ROI-Driven Foveated Attention for Unified Egocentric Representations in Vision-Language-Action Systems
This addresses data collection and cross-embodiment issues in vision-language-action systems for robotics, though it is incremental as it builds on existing methods with engineering improvements.
The paper tackles the high cost and poor transfer of data in embodied AI systems by proposing an ROI-driven workflow that projects end-effector poses into a camera to create hand-centric regions, enabling data reuse across robots and improving alignment.

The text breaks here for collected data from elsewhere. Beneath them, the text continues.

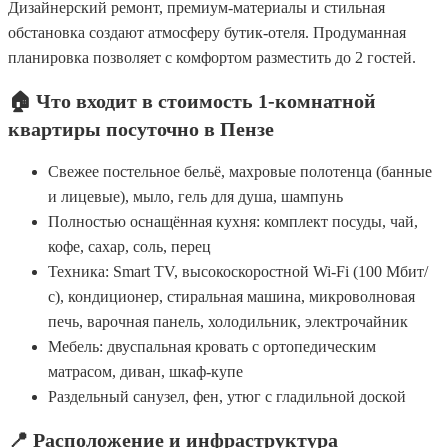
Дизайнерский ремонт, премиум-материалы и стильная
обстановка создают атмосферу бутик-отеля. Продуманная
планировка позволяет с комфортом разместить до 2 гостей.
🏠 Что входит в стоимость 1-комнатной
квартиры посуточно в Пензе
Свежее постельное бельё, махровые полотенца (банные
и лицевые), мыло, гель для душа, шампунь
Полностью оснащённая кухня: комплект посуды, чай,
кофе, сахар, соль, перец
Техника: Smart TV, высокоскоростной Wi-Fi (100 Мбит/
с), кондиционер, стиральная машина, микроволновая
печь, варочная панель, холодильник, электрочайник
Мебель: двуспальная кровать с ортопедическим
матрасом, диван, шкаф-купе
Раздельный санузел, фен, утюг с гладильной доской
📍 Расположение и инфраструктура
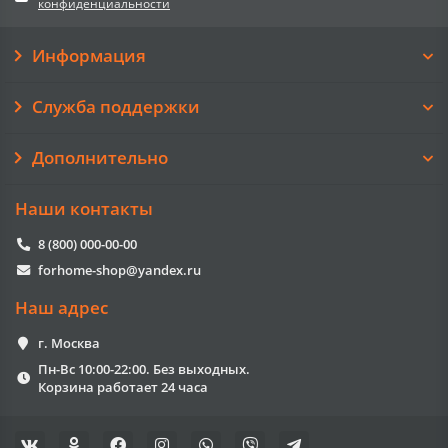
конфиденциальности
Информация
Служба поддержки
Дополнительно
Наши контакты
8 (800) 000-00-00
forhome-shop@yandex.ru
Наш адрес
г. Москва
Пн-Вс 10:00-22:00. Без выходных.
Корзина работает 24 часа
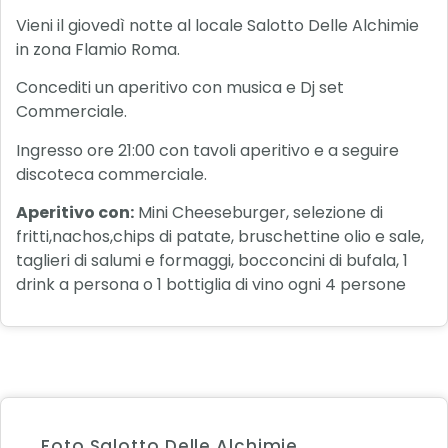
Vieni il giovedì notte al locale Salotto Delle Alchimie
in zona Flamio Roma.
Concediti un aperitivo con musica e Dj set
Commerciale.
Ingresso ore 21:00 con tavoli aperitivo e a seguire
discoteca commerciale.
Aperitivo con:
Mini Cheeseburger, selezione di
fritti,nachos,chips di patate, bruschettine olio e sale,
taglieri di salumi e formaggi, bocconcini di bufala, 1
drink a persona o 1 bottiglia di vino ogni 4 persone
Foto Salotto Delle Alchimie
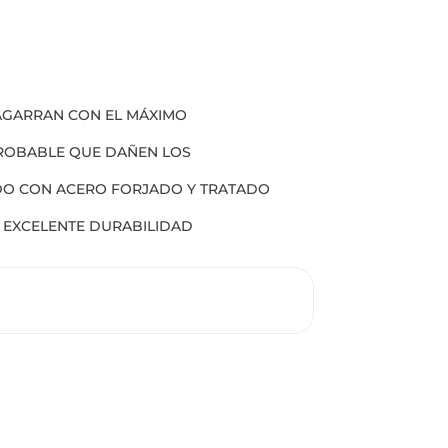
 AGARRAN CON EL MÁXIMO
ROBABLE QUE DAÑEN LOS
DO CON ACERO FORJADO Y TRATADO
 EXCELENTE DURABILIDAD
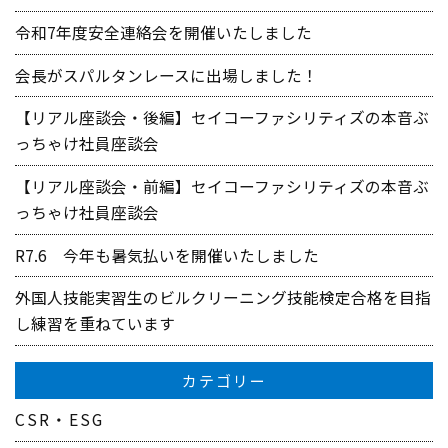
令和7年度安全連絡会を開催いたしました
会長がスパルタンレースに出場しました！
【リアル座談会・後編】セイコーファシリティズの本音ぶ
っちゃけ社員座談会
【リアル座談会・前編】セイコーファシリティズの本音ぶ
っちゃけ社員座談会
R7.6 今年も暑気払いを開催いたしました
外国人技能実習生のビルクリーニング技能検定合格を目指
し練習を重ねています
カテゴリー
CSR・ESG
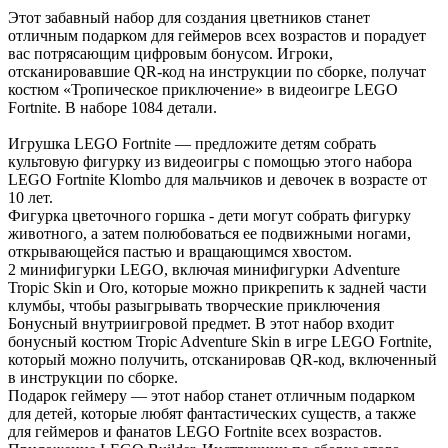
Этот забавный набор для создания цветников станет
отличным подарком для геймеров всех возрастов и порадует
вас потрясающим цифровым бонусом. Игроки,
отсканировавшие QR-код на инструкции по сборке, получат
костюм «Тропическое приключение» в видеоигре LEGO
Fortnite. В наборе 1084 детали.
Игрушка LEGO Fortnite — предложите детям собрать
культовую фигурку из видеоигры с помощью этого набора
LEGO Fortnite Klombo для мальчиков и девочек в возрасте от
10 лет.
Фигурка цветочного горшка - дети могут собрать фигурку
животного, а затем полюбоваться ее подвижными ногами,
открывающейся пастью и вращающимся хвостом.
2 минифигурки LEGO, включая минифигурки Adventure
Tropic Skin и Oro, которые можно прикрепить к задней части
клумбы, чтобы разыгрывать творческие приключения
Бонусный внутриигровой предмет. В этот набор входит
бонусный костюм Tropic Adventure Skin в игре LEGO Fortnite,
который можно получить, отсканировав QR-код, включенный
в инструкции по сборке.
Подарок геймеру — этот набор станет отличным подарком
для детей, которые любят фантастических существ, а также
для геймеров и фанатов LEGO Fortnite всех возрастов.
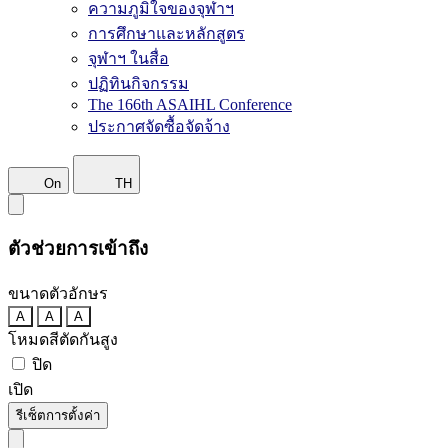
ความภูมิใจของจุฬาฯ
การศึกษาและหลักสูตร
จุฬาฯ ในสื่อ
ปฏิทินกิจกรรม
The 166th ASAIHL Conference
ประกาศจัดซื้อจัดจ้าง
On
TH
ตัวช่วยการเข้าถึง
ขนาดตัวอักษร
A
A
A
โหมดสีตัดกันสูง
ปิด
เปิด
รีเซ็ตการตั้งค่า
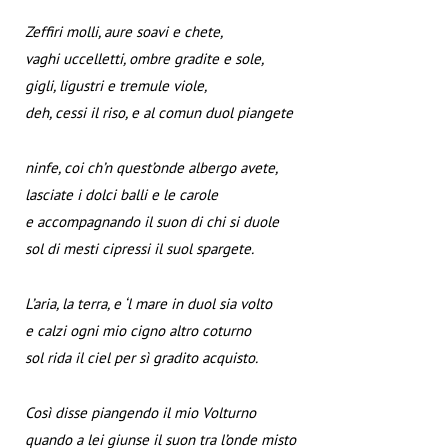
Zeffiri molli, aure soavi e chete,
vaghi uccelletti, ombre gradite e sole,
gigli, ligustri e tremule viole,
deh, cessi il riso, e al comun duol piangete
ninfe, coi ch’n quest’onde albergo avete,
lasciate i dolci balli e le carole
e accompagnando il suon di chi si duole
sol di mesti cipressi il suol spargete.
L’aria, la terra, e ‘l mare in duol sia volto
e calzi ogni mio cigno altro coturno
sol rida il ciel per sì gradito acquisto.
Così disse piangendo il mio Volturno
quando a lei giunse il suon tra l’onde misto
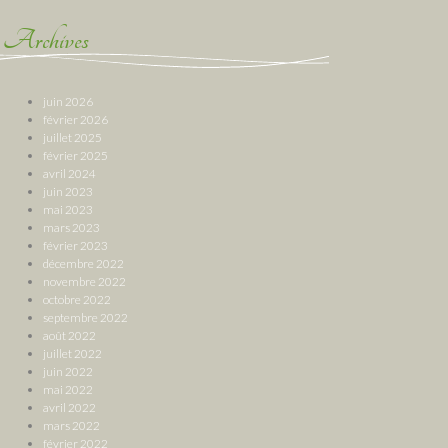
Archives
juin 2026
février 2026
juillet 2025
février 2025
avril 2024
juin 2023
mai 2023
mars 2023
février 2023
décembre 2022
novembre 2022
octobre 2022
septembre 2022
août 2022
juillet 2022
juin 2022
mai 2022
avril 2022
mars 2022
février 2022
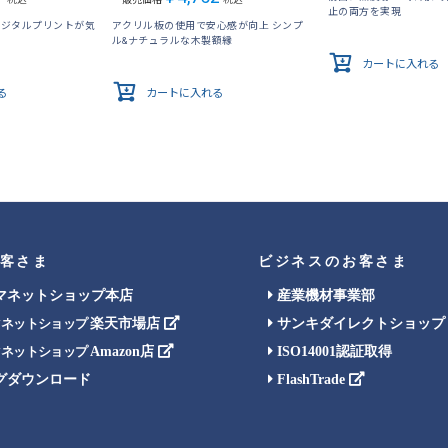
止の両方を実現
デジタルプリントが気
アクリル板の使用で安心感が向上 シンプ
ル&ナチュラルな木製額縁
カートに入れる
る
カートに入れる
客さま
ビジネスのお客さま
マネットショップ本店
産業機材事業部
楽天市場店
サンキダイレクトショップ
マネットショップ
Amazon店
ISO14001認証取得
マネットショップ
グダウンロード
FlashTrade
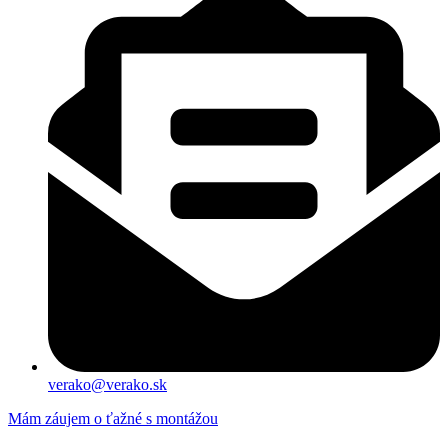
verako@verako.sk
Mám záujem o ťažné s montážou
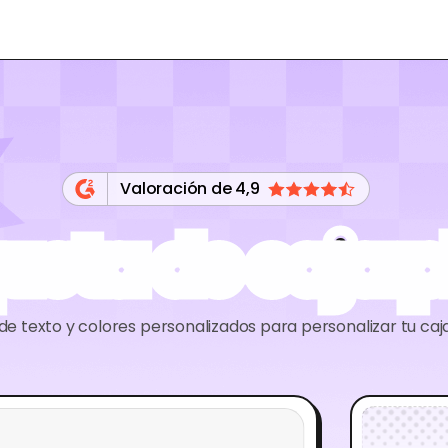
Valoración de 4,9
eta de caja 
de texto y colores personalizados para personalizar tu ca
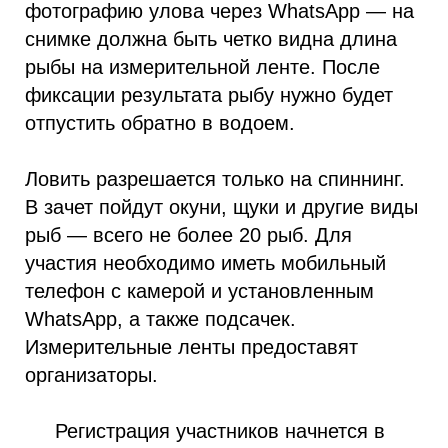
фотографию улова через WhatsApp — на
снимке должна быть четко видна длина
рыбы на измерительной ленте. После
фиксации результата рыбу нужно будет
отпустить обратно в водоем.
Ловить разрешается только на спиннинг.
В зачет пойдут окуни, щуки и другие виды
рыб — всего не более 20 рыб. Для
участия необходимо иметь мобильный
телефон с камерой и установленным
WhatsApp, а также подсачек.
Измерительные ленты предоставят
организаторы.
Регистрация участников начнется в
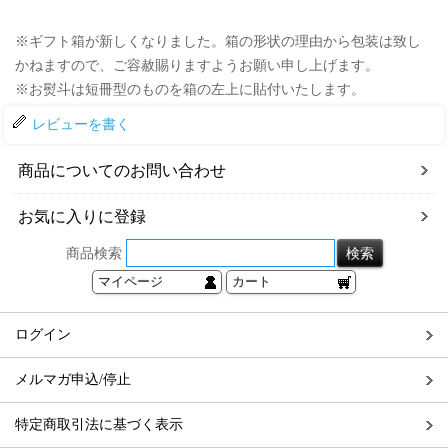
※ギフト箱が新しくなりました。箱の形状の理由から包装は致し
かねますので、ご容赦賜りますようお願い申し上げます。
※お熨斗は短冊型のものを箱の左上に貼付いたします。
レビューを書く
商品についてのお問い合わせ
お気に入りに登録
商品検索
マイページ
カート
ログイン
メルマガ申込/停止
特定商取引法に基づく表示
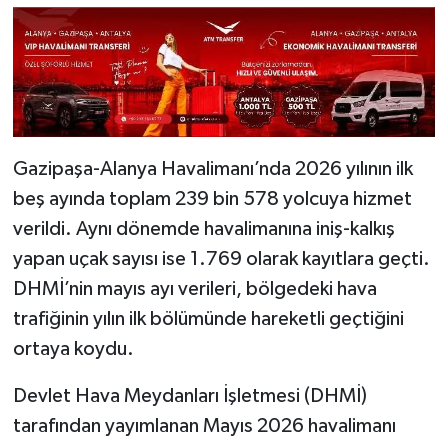
Gazipaşa-Alanya Havalimanı’nda 2026 yılının ilk
beş ayında toplam 239 bin 578 yolcuya hizmet
verildi. Aynı dönemde havalimanına iniş-kalkış
yapan uçak sayısı ise 1.769 olarak kayıtlara geçti.
DHMİ’nin mayıs ayı verileri, bölgedeki hava
trafiğinin yılın ilk bölümünde hareketli geçtiğini
ortaya koydu.
Devlet Hava Meydanları İşletmesi (DHMİ)
tarafından yayımlanan Mayıs 2026 havalimanı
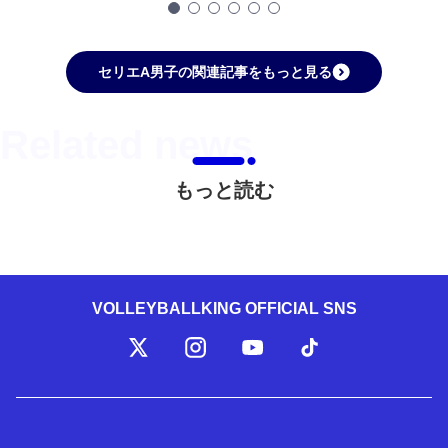
セリエA男子の関連記事をもっと見る
もっと読む
VOLLEYBALLKING OFFICIAL SNS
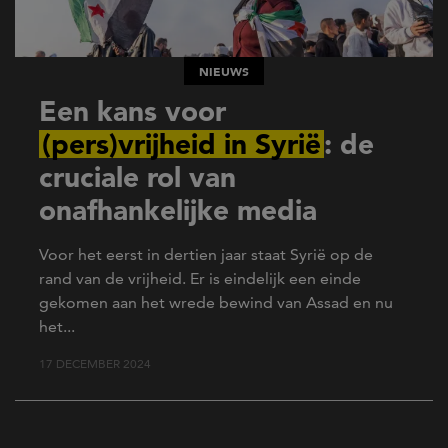
NIEUWS
Een kans voor
(pers)vrijheid in Syrië
: de
cruciale rol van
onafhankelijke media
Voor het eerst in dertien jaar staat Syrië op de
rand van de vrijheid. Er is eindelijk een einde
gekomen aan het wrede bewind van Assad en nu
het...
17 DECEMBER 2024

The development of embodied AI systems is increasingly constrained by the availability and structure of physical interaction data. Despite recent advances in vision-language-action (VLA) models, current pipelines suffer from high data collection cost, limited cross-embodiment alignment, and poor transfer from internet-scale visual data to robot control. We propose a region-of-interest (ROI) driven engineering workflow that introduces an egocentric, geometry-grounded data representation. By projecting end-effector poses via forward kinematics (FK) into a single external camera, we derive movement-aligned hand-centric ROIs without requiring wrist-mounted cameras or multi-view systems. Unlike directly downsampling the full frame, ROI is cropped from the original image before resizing, preserving high local information density for contact-critical regions while retaining global context. We present a reproducible pipeline covering calibration, synchronization, ROI generation, deterministic boundary handling, and metadata governance. The resulting representation is embodiment-aligned and viewpoint-normalized, enabling data reuse across heterogeneous robots. We argue that egocentric ROI serves as a practical data abstraction for scalable collection and cross-embodiment learning, bridging internet-scale perception and robot-specific control.